Absorbing BN and fusing Add, ReLU(6) can be done using the same mechanism, so there's no need to differentiate during fusion.

import torch
from torch import nn
from torch.quantization import DeQuantStub
from horizon_plugin_pytorch.quantization import QuantStub
from horizon_plugin_pytorch.quantization import fuse_fx


class ModelForFusion(nn.Module):
def __init__(self):
super(ModelForFusion, self).__init__()
self.quantx = QuantStub()
self.quanty = QuantStub()
self.conv = nn.Conv2d(3, 3, 3)
self.bn = nn.BatchNorm2d(3)
self.relu = nn.ReLU()
self.dequant = DeQuantStub()

def forward(self, x, y):
x = self.quantx(x)
y = self.quanty(y)
x = self.conv(x)
x = self.bn(x)
x = x + y
x = self.relu(x)
x = self.dequant(x)

return x


float_model = ModelForFusion()
fused_model = fuse_fx(float_model)

print(fused_model)
"""
ModelForFusion(
(quantx): QuantStub()
(quanty): QuantStub()
(conv): Identity()
(bn): Identity()
(relu): Identity()
(dequant): DeQuantStub()
(_generated_add_0): ConvAddReLU2d(
(conv): Conv2d(3, 3, kernel_size=(3, 3), stride=(1, 1))
(relu): ReLU()
)
)
...

def forward(self, x, y):
quantx = self.quantx(x); x = None
quanty = self.quanty(y); y = None
_generated_add_0 = self._generated_add_0
add_1 = _generated_add_0(quantx, quanty); quantx = quanty = None
dequant = self.dequant(add_1); add_1 = None
return dequant
"""

After applying operator fusion, the BN is absorbed into the Conv, and Conv, Add, and ReLU are fused into a single Module (_generated_add_0).
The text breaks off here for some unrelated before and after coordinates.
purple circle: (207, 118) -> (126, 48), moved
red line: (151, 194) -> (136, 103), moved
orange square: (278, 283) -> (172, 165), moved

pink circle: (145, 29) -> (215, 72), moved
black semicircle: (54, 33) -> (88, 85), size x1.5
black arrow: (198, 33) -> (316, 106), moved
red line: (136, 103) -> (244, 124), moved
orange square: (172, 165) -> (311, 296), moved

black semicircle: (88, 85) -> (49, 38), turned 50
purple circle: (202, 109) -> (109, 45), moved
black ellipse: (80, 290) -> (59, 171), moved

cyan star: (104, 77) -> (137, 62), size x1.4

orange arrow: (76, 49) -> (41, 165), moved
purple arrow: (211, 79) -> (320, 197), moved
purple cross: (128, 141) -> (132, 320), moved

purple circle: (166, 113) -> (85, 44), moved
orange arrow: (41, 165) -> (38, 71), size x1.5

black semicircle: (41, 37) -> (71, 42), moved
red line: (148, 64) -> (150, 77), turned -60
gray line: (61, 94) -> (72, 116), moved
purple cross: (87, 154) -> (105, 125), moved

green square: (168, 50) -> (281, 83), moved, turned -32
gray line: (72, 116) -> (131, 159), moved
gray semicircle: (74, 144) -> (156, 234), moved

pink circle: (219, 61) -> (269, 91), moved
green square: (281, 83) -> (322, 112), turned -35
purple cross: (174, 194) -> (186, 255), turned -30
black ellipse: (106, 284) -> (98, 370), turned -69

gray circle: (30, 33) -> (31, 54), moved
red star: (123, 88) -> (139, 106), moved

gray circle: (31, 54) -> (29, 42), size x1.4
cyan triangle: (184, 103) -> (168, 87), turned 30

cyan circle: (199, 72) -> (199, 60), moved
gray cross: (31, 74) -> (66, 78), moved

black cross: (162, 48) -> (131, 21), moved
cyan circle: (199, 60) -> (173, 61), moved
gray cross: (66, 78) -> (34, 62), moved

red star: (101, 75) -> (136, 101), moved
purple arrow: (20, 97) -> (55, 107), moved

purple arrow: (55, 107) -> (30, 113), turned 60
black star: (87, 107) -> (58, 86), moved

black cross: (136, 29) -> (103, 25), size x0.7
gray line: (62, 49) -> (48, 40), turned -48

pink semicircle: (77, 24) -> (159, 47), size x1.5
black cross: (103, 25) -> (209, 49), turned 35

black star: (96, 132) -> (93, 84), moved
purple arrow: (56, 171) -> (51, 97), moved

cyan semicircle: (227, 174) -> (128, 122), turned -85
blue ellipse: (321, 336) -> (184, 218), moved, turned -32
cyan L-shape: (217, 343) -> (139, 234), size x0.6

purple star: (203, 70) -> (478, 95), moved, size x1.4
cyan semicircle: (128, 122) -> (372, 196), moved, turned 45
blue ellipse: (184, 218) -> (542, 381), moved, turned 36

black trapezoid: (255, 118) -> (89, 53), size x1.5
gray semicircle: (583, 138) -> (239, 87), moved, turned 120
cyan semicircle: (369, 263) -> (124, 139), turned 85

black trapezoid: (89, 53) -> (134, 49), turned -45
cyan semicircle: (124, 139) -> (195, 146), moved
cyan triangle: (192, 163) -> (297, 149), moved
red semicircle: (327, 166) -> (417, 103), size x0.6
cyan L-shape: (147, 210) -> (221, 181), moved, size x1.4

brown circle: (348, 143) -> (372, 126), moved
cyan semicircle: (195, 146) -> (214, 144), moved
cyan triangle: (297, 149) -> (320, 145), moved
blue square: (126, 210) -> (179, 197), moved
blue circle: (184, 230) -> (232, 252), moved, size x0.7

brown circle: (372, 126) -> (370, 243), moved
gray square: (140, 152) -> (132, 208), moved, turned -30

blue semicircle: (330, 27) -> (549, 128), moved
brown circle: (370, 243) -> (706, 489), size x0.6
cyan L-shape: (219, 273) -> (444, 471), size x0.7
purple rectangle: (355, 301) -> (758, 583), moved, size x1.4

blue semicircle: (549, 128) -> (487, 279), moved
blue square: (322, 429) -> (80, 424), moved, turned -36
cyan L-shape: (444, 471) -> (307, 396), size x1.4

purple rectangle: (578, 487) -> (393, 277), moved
Original submodules are replaced with Identity, and the calls to them are removed from the forward function.

FX automatically replaces the + operator in the model with a Module named _generated_add_0 to support fusion and quantization operations.

Supported Operator Combinations

The current supported combinations for fused operators are defined in the following function:

import operator
import torch
from torch import nn
from horizon_plugin_pytorch import nn as horizon_nn


def register_fusion_patterns():
convs = (
nn.Conv2d,
nn.ConvTranspose2d,
nn.Conv3d,
nn.Linear,
)
bns = (nn.BatchNorm1d, nn.BatchNorm2d, nn.BatchNorm3d, nn.SyncBatchNorm)
adds = (
nn.quantized.FloatFunctional.add,
horizon_nn.quantized.FloatFunctional.add,
torch.add,
operator.add, # The '+' operator used in code
)
relus = (nn.ReLU, nn.ReLU6, nn.functional.relu, nn.functional.relu6)

for conv in convs:
for bn in bns:
for add in adds:
for relu in relus:
# Conv BN
register_fusion_pattern((bn, conv))(ConvBNAddReLUFusion)

# Conv ReLU
register_fusion_pattern((relu, conv))(ConvBNAddReLUFusion)

# Conv Add
register_fusion_pattern((add, conv, MatchAllNode))(
ConvBNAddReLUFusion
) # Conv output as first input to add
register_fusion_pattern((add, MatchAllNode, conv))(
ConvBNAddedReLUFusion
) # Conv output as second input to add

# Conv BN ReLU
register_fusion_pattern((relu, (bn, conv)))(
ConvBNAddReLUFusion
)

# Conv BN Add
register_fusion_pattern((add, (bn, conv), MatchAllNode))(
ConvBNAddReLUFusion
)
register_fusion_pattern((add, MatchAllNode, (bn, conv)))(
ConvBNAddedReLUFusion
)

# Conv Add ReLU
register_fusion_pattern((relu, (add, conv, MatchAllNode)))(
ConvBNAddReLUFusion
)
register_fusion_pattern((relu, (add, MatchAllNode, conv)))(
ConvBNAddedReLUFusion
)

# Conv BN Add ReLU
register_fusion_pattern(
(relu, (add, (bn, conv), MatchAllNode))
)(ConvBNAddReLUFusion)
register_fusion_pattern(
(relu, (add, MatchAllNode, (bn, conv)))
)(ConvBNAddedReLUFusion)

These patterns define which combinations of Conv, BN, Add, and ReLU operators can be fused.